Sometimes, of course, you can't easily do this - maybe the code change would be difficult (e.g. random numbers are called in a different way all over the code base) or, once again, you're dealing with an intransigent developer. Where this isn't possible, another possible approach is output transformation:

3. Output transformation

Let's say that instead of a strategy game that uses a virtual dice roll you are simply testing virtual six sided dice - nothing fancy, just a command line application that outputs:

You rolled a 6!

The output here is always going to be of the form "You rolled an n!". Since this structure is guaranteed, you can write test code that takes the output and transforms "You rolled a 1!" or "You rolled a 2!" and turns it into "You rolled an n!".

You can do this transformation with a regex or a templex and then the specification can check the transformed version is "You rolled an n!".

The downside to this approach is that it requires test code that is often rather complicated and can have bugs itself. The upside is, of course, that it works even if you don't have access to the application code and cannot change it easily.

4. List multiple valid outputs in your test

I once worked on an application where there was a web page that listed two products on a web page - the cheaper version and the expensive version. I was attempting screenshot testing and I realized that sometimes the cheaper version would appear on the left and sometimes it would appear on the right.

I got two completely different screenshots. I notified the stakeholders and they were indifferent. The code itself could have been changed to stop doing this but, for various reasons, it would have been hard and risky to do this.

Instead of doing that, I simply created two screenshots for each version and verified that at least one of them was displayed.

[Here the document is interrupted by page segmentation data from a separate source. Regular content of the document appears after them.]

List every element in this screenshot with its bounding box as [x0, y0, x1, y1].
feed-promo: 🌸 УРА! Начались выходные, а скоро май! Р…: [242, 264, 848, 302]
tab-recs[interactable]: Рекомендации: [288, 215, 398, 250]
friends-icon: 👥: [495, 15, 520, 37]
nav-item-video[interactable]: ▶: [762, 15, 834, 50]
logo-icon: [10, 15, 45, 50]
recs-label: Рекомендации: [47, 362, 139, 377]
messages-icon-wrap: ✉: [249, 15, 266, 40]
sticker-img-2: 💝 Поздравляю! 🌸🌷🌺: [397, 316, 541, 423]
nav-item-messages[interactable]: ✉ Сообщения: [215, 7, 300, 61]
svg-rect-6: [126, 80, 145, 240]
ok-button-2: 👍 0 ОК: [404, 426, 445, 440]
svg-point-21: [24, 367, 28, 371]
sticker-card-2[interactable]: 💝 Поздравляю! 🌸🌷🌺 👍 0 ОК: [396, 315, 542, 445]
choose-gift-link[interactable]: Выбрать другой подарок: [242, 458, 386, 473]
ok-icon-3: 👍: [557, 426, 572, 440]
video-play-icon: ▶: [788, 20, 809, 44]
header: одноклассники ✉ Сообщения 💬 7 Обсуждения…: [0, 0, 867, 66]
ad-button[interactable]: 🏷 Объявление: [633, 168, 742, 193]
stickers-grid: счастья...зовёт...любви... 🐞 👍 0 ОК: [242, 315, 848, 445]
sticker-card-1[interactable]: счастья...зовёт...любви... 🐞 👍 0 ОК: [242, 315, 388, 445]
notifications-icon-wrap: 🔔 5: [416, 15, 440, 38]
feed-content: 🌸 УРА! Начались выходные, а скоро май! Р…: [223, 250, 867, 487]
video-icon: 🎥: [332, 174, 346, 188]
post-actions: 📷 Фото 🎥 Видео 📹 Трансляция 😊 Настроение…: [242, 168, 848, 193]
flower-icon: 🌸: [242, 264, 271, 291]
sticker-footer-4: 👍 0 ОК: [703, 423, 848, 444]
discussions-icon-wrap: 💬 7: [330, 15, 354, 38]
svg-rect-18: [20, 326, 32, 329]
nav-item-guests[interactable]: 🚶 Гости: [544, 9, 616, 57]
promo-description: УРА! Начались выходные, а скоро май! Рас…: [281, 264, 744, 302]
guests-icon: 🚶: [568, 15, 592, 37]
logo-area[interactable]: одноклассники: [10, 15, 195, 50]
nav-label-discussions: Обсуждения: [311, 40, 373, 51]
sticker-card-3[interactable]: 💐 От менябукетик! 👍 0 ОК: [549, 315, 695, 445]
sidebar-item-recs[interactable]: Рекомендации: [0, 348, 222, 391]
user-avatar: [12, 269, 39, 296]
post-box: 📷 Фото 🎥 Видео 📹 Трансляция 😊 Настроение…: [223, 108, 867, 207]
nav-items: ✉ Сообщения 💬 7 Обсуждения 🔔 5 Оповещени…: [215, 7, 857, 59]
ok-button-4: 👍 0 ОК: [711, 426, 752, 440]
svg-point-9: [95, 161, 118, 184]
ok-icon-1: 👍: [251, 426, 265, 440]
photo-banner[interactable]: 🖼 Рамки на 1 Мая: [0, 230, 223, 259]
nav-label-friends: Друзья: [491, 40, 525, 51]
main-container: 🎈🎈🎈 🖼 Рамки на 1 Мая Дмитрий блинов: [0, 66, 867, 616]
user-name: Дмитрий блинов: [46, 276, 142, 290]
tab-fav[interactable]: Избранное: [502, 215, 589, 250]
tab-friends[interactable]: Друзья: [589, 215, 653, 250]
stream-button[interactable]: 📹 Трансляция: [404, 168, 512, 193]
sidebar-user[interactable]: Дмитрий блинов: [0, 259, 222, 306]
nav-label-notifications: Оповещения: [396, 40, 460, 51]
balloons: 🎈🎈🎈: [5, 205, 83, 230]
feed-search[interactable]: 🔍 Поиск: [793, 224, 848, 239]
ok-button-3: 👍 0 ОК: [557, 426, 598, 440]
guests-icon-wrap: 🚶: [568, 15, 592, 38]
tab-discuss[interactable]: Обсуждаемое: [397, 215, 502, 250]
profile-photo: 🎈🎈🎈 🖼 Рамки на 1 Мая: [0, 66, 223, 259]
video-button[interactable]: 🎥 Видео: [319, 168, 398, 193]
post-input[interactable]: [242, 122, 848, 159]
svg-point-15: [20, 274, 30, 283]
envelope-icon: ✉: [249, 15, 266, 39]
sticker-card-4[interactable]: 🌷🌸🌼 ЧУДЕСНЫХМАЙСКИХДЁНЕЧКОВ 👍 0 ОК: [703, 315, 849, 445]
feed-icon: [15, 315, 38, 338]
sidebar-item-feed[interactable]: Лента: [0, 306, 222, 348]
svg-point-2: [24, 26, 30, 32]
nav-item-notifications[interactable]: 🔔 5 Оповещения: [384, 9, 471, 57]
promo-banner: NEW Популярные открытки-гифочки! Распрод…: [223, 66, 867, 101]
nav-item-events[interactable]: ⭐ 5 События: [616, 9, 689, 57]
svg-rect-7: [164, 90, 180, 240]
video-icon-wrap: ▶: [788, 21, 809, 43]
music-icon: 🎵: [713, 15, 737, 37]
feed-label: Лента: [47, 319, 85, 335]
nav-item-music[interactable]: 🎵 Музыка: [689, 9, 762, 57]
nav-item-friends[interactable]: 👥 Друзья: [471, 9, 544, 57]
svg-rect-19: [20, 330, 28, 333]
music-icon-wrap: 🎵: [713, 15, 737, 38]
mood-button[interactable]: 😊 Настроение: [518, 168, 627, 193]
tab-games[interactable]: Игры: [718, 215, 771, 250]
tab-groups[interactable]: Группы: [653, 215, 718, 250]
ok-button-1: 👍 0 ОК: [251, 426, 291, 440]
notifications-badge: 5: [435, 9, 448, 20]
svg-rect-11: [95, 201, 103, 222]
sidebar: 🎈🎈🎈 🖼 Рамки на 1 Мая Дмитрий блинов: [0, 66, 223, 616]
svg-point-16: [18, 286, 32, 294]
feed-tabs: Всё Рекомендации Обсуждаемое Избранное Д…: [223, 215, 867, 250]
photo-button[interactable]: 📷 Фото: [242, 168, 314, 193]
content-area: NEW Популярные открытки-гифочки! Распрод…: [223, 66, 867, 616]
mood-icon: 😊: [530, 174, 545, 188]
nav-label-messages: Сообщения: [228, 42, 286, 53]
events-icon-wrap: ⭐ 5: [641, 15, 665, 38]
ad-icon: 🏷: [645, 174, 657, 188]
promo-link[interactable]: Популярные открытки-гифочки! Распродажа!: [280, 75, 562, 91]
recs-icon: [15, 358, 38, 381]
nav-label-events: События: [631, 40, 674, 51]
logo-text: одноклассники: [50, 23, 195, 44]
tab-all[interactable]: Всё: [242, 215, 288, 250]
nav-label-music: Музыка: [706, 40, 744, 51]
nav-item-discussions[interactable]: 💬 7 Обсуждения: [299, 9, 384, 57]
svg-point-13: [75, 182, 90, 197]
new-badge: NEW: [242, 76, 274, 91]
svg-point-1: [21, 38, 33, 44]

It wasn't necessarily the nicest solution, but it was cheap and it worked.

5. Test a property of the output rather than the output itself

Some of the more eagle eyed of you might have realized that the test that tested the die roll above missed a very critical detail: if the die rolled a seven or worse, a zero the test would still have passed but it would have passed in the presence of a bug.

This isn't necessarily the worst thing ever - writing an automated test for every last thing is an expensive test investment and sometimes test investments don't pay off.

However, if you are committed to doing this, the test above can be extended not just to transform the output from "You rolled a 6!" to "You rolled an n!", it can be transformed and the number can be extracted. This number can then be property tested. There are various things you could do to property test it and it may pay to do them in more or less detail. In this case, for example, you could test any of the following:

The number is negative.
The number is an integer.
The number is above 0 but below 7.

Conclusion

Use whichever method makes the most sense, but show a bias towards changing the code to be deterministic rather than the tests.